RELATOR : MINISTRO ANTONIO CARLOS FERREIRA

AGRAVANTE : MIKHAIL BARROS E FAVALESSA

ADVOGADOS : MAURÍCIO AUDE - MT004667

LUCAS ANASTÁCIO MOURÃO - RJ187504

ANDRÉ LUIZ DE CARVALHO MATHEUS - RJ190183

FRANCISRAY ÀRTHUR SANTOS ALVES - MT018798

AGRAVANTE : GUILHERME ADZGAUSKAS WALTENBERG

ADVOGADOS : IGOR SANT´ANNA TAMASAUSKAS - SP173163

BEATRIZ CANOTILHO LOGAREZZI - SP466448

AGRAVADO : OLINDA DE QUADROS ALTOMARE

ADVOGADO : MILTON VIZINI CORRÊA JUNIOR - MT003076

DECISÃO

Trata-se de agravo nos próprios autos (CPC/2015, art. 1.042) interposto por
GUILHERME ADZGAUSKAS WALTENBERG, contra decisão que inadmitiu o recurso
especial por incidência da Súmula n. 7/STJ e falta de comprovação do dissídio
jurisprudencial alegado (e-STJ fls. 736/754).

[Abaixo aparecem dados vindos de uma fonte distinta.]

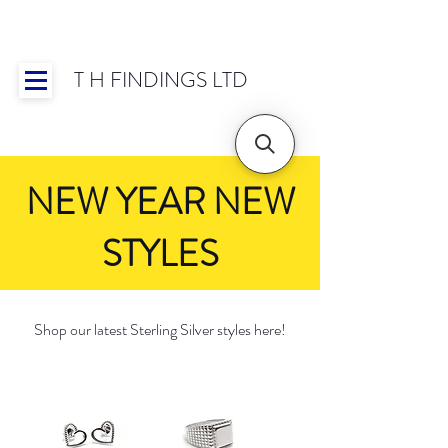
T H FINDINGS LTD
Showroom OPEN for 2025 | Mon-Thurs 8:30-
16:30, Fri 8:30-14:00 | Worldwide Shipping
NEW YEAR NEW
STYLES
Shop our latest Sterling Silver styles here!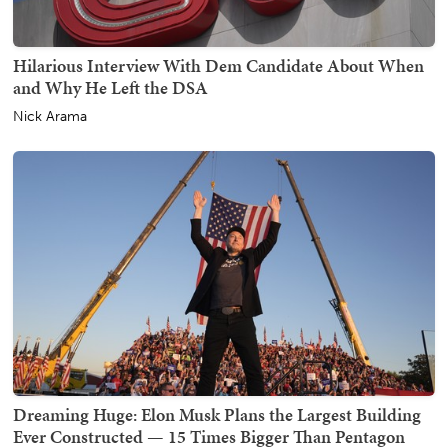
Hilarious Interview With Dem Candidate About When
and Why He Left the DSA
Nick Arama
Dreaming Huge: Elon Musk Plans the Largest Building
Ever Constructed — 15 Times Bigger Than Pentagon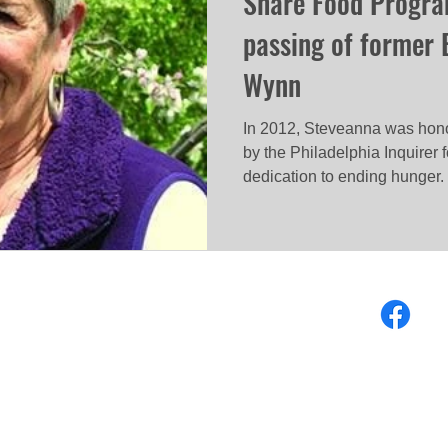
Share Food Progra
passing of former 
Wynn
In 2012, Steveanna was honor
by the Philadelphia Inquirer
dedication to ending hunger.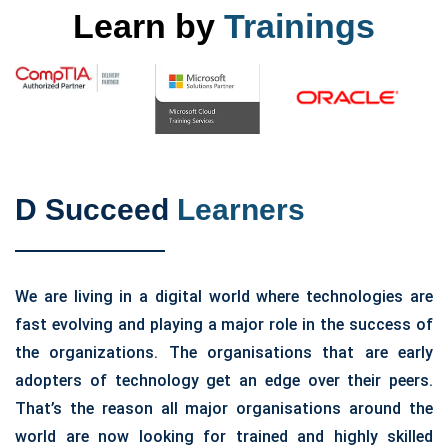
Learn by
Trainings
D Succeed
Learners
We are living in a digital world where technologies are
fast evolving and playing a major role in the success of
the organizations. The organisations that are early
adopters of technology get an edge over their peers.
That’s the reason all major organisations around the
world are now looking for trained and highly skilled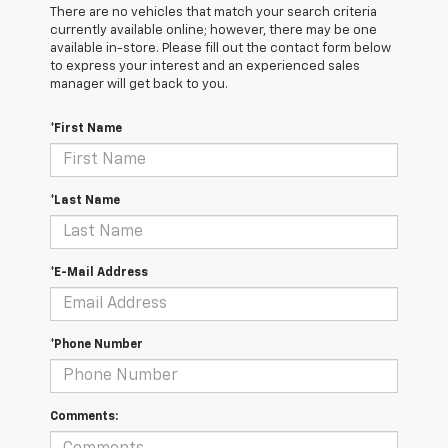
There are no vehicles that match your search criteria
currently available online; however, there may be one
available in-store. Please fill out the contact form below
to express your interest and an experienced sales
manager will get back to you.
*First Name
*Last Name
*E-Mail Address
*Phone Number
Comments: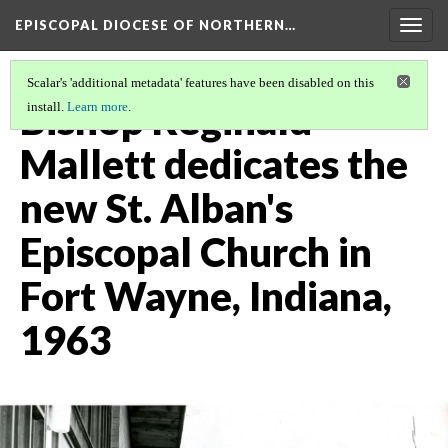
EPISCOPAL DIOCESE OF NORTHERN…
Togg
navig
Scalar's 'additional metadata' features have been disabled on this
Bishop Reginald
install.
Learn more
.
Mallett dedicates the
new St. Alban's
Episcopal Church in
Fort Wayne, Indiana,
1963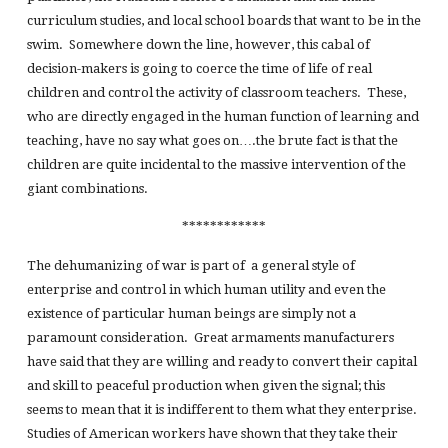
curriculum studies, and local school boards that want to be in the
swim. Somewhere down the line, however, this cabal of
decision-makers is going to coerce the time of life of real
children and control the activity of classroom teachers. These,
who are directly engaged in the human function of learning and
teaching, have no say what goes on….the brute fact is that the
children are quite incidental to the massive intervention of the
giant combinations.
************
The dehumanizing of war is part of a general style of
enterprise and control in which human utility and even the
existence of particular human beings are simply not a
paramount consideration. Great armaments manufacturers
have said that they are willing and ready to convert their capital
and skill to peaceful production when given the signal; this
seems to mean that it is indifferent to them what they enterprise.
Studies of American workers have shown that they take their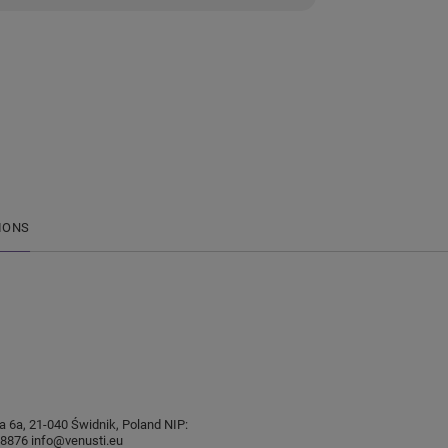
IONS
sia 6a, 21-040 Świdnik, Poland NIP:
876 info@venusti.eu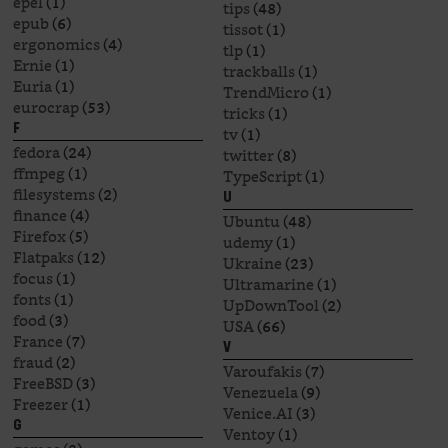
epel
(1)
tips
(48)
epub
(6)
tissot
(1)
ergonomics
(4)
tlp
(1)
Ernie
(1)
trackballs
(1)
Euria
(1)
TrendMicro
(1)
eurocrap
(53)
tricks
(1)
F
tv
(1)
fedora
(24)
twitter
(8)
ffmpeg
(1)
TypeScript
(1)
filesystems
(2)
U
finance
(4)
Ubuntu
(48)
Firefox
(5)
udemy
(1)
Flatpaks
(12)
Ukraine
(23)
focus
(1)
Ultramarine
(1)
fonts
(1)
UpDownTool
(2)
food
(3)
USA
(66)
France
(7)
V
fraud
(2)
Varoufakis
(7)
FreeBSD
(3)
Venezuela
(9)
Freezer
(1)
Venice.AI
(3)
G
Ventoy
(1)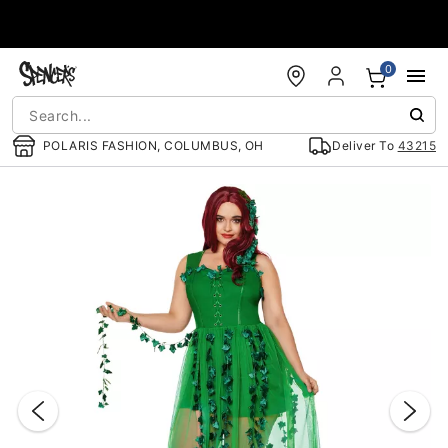
Accessibility Acknowledgement
0
POLARIS FASHION, COLUMBUS, OH
Deliver To
43215
"Slide "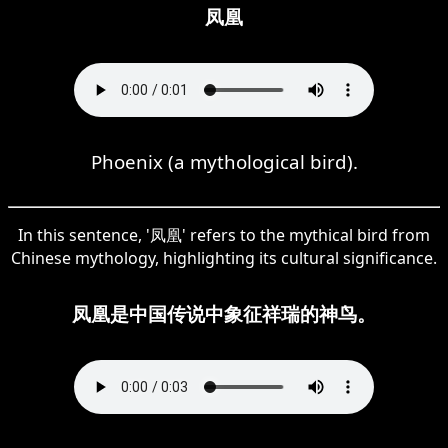
凤凰
Phoenix (a mythological bird).
In this sentence, '凤凰' refers to the mythical bird from
Chinese mythology, highlighting its cultural significance.
凤凰是中国传说中象征祥瑞的神鸟。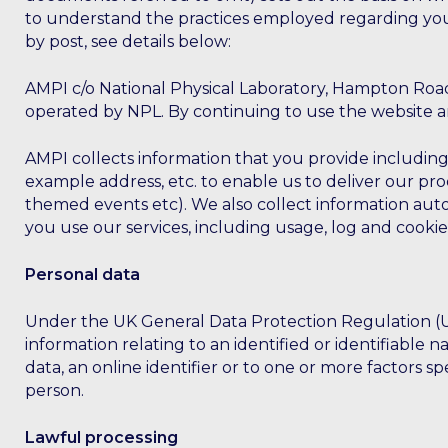
to understand the practices employed regarding your
by post, see details below:
AMPI c/o National Physical Laboratory, Hampton Road
operated by NPL. By continuing to use the website an
AMPI collects information that you provide including
example address, etc. to enable us to deliver our pr
themed events etc). We also collect information auto
you use our services, including usage, log and cookie
Personal data
Under the UK General Data Protection Regulation (UK 
information relating to an identified or identifiable n
data, an online identifier or to one or more factors spe
person.
Lawful processing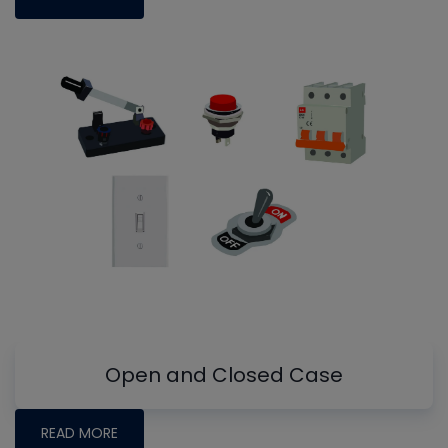
Open and Closed Case
READ MORE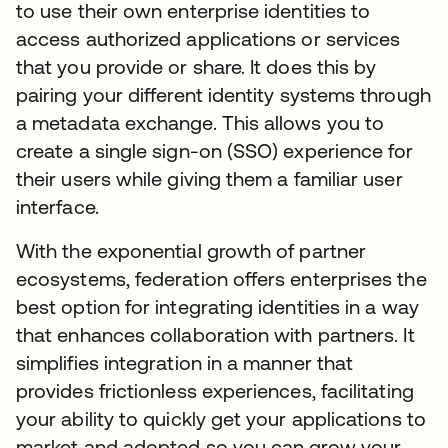
to use their own enterprise identities to
access authorized applications or services
that you provide or share. It does this by
pairing your different identity systems through
a metadata exchange. This allows you to
create a single sign-on (SSO) experience for
their users while giving them a familiar user
interface.
With the exponential growth of partner
ecosystems, federation offers enterprises the
best option for integrating identities in a way
that enhances collaboration with partners. It
simplifies integration in a manner that
provides frictionless experiences, facilitating
your ability to quickly get your applications to
market and adopted so you can grow your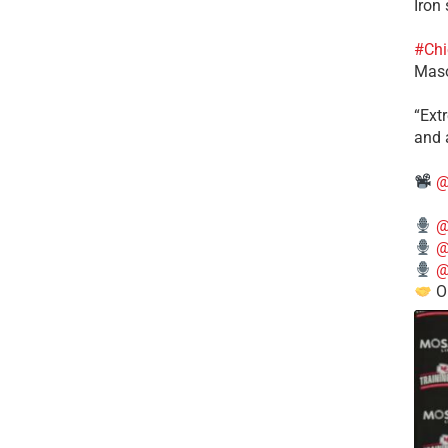
Iron
#Chi
Mas
​“Ex
and a
@
@
@
@
O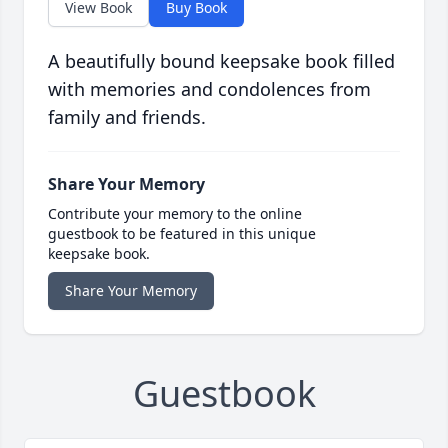
View Book
Buy Book
A beautifully bound keepsake book filled
with memories and condolences from
family and friends.
Share Your Memory
Contribute your memory to the online
guestbook to be featured in this unique
keepsake book.
Share Your Memory
Guestbook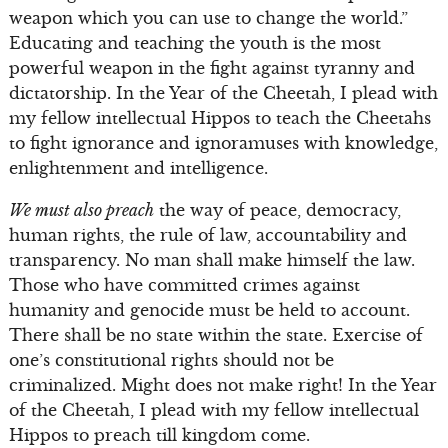
weapon which you can use to change the world.”
Educating and teaching the youth is the most
powerful weapon in the fight against tyranny and
dictatorship. In the Year of the Cheetah, I plead with
my fellow intellectual Hippos to teach the Cheetahs
to fight ignorance and ignoramuses with knowledge,
enlightenment and intelligence.
We must also preach
the way of peace, democracy,
human rights, the rule of law, accountability and
transparency. No man shall make himself the law.
Those who have committed crimes against
humanity and genocide must be held to account.
There shall be no state within the state. Exercise of
one’s constitutional rights should not be
criminalized. Might does not make right! In the Year
of the Cheetah, I plead with my fellow intellectual
Hippos to preach till kingdom come.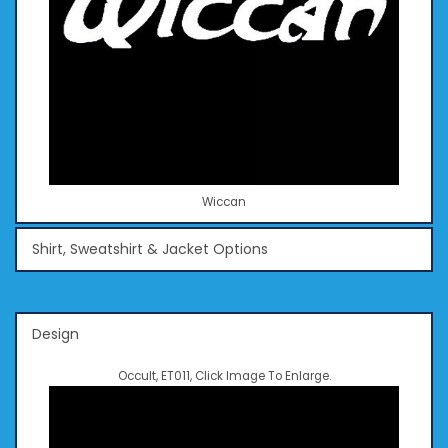
Wiccan
Shirt, Sweatshirt & Jacket Options
Design
Occult, ET011, Click Image To Enlarge.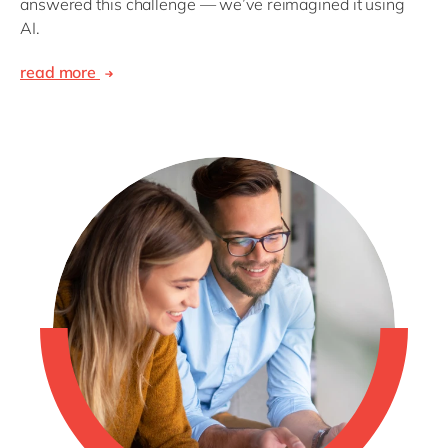
answered this challenge — we’ve reimagined it using
AI.
read more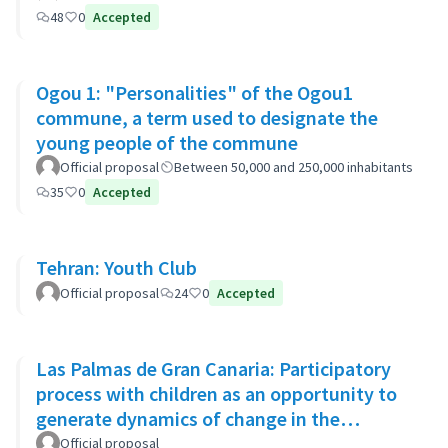
48
0
Accepted
Ogou 1: "Personalities" of the Ogou1
commune, a term used to designate the
young people of the commune
Official proposal
Between 50,000 and 250,000 inhabitants
35
0
Accepted
Tehran: Youth Club
Official proposal
24
0
Accepted
Las Palmas de Gran Canaria: Participatory
process with children as an opportunity to
generate dynamics of change in the
municipality's policies
Official proposal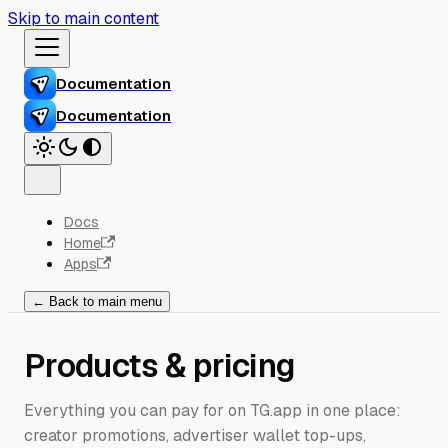
Skip to main content
Documentation
Documentation
Docs
Home
Apps
← Back to main menu
Products & pricing
Everything you can pay for on TG.app in one place:
creator promotions, advertiser wallet top-ups,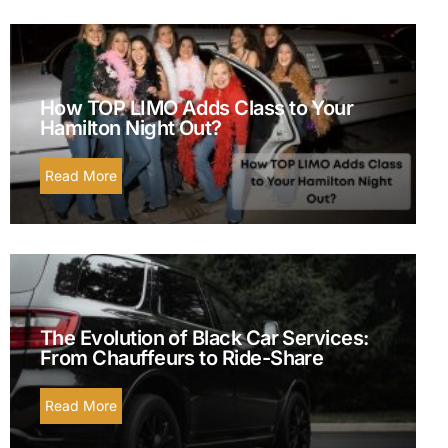
How TOP LIMO Adds Class to Your
Hamilton Night Out?
Read More
The Evolution of Black Car Services:
From Chauffeurs to Ride-Share
Read More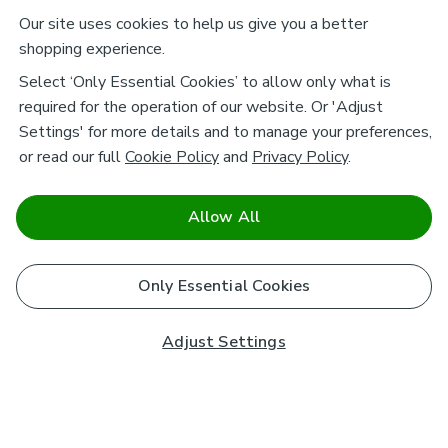
Our site uses cookies to help us give you a better
shopping experience.
Select ‘Only Essential Cookies’ to allow only what is
required for the operation of our website. Or 'Adjust
Settings' for more details and to manage your preferences,
or read our full
Cookie Policy
and
Privacy Policy
.
Allow All
Only Essential Cookies
Adjust Settings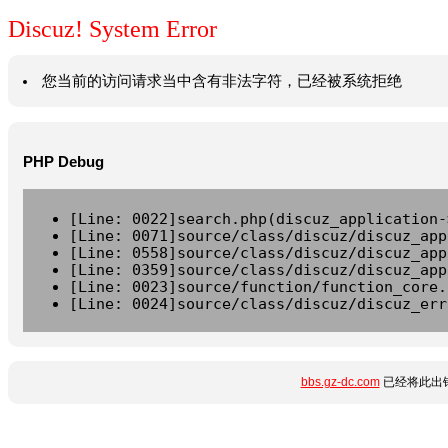
Discuz! System Error
您当前的访问请求当中含有非法字符，已经被系统拒绝
PHP Debug
[Line: 0022]search.php(discuz_application-
[Line: 0071]source/class/discuz/discuz_app
[Line: 0558]source/class/discuz/discuz_app
[Line: 0359]source/class/discuz/discuz_app
[Line: 0023]source/function/function_core.
[Line: 0024]source/class/discuz/discuz_err
bbs.gz-dc.com
已经将此出错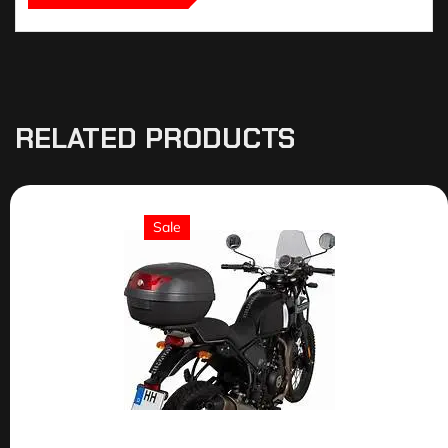
RELATED PRODUCTS
Sale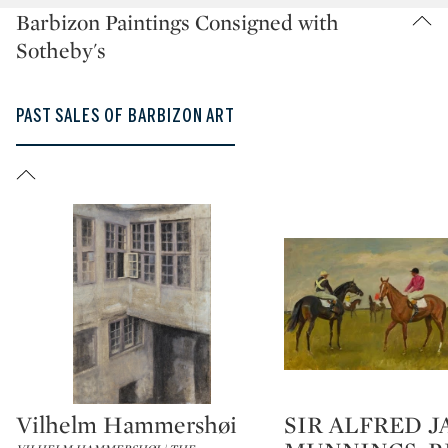
Barbizon Paintings Consigned with
Sotheby's
PAST SALES OF BARBIZON ART
Vilhelm Hammershøi
SIR ALFRED 
Type: lot
Type: lot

O acórdão recorrido está assim ementado (e-STJ fl. 494):

APELAÇÃO – AÇÃO DE INDENIZAÇÃO POR DANOS MORAIS – MATÉRIA
JORNALÍSTICA – INSINUAÇÃO DE FAVORECIMENTO DE MAGISTRADA
A CREDOR – DANO A IMAGEM – DANO MORAL CONFIGURADO –
QUANTUM INDENIZATÓRIO - MANUTENÇÃO - RECURSO DESPROVIDO.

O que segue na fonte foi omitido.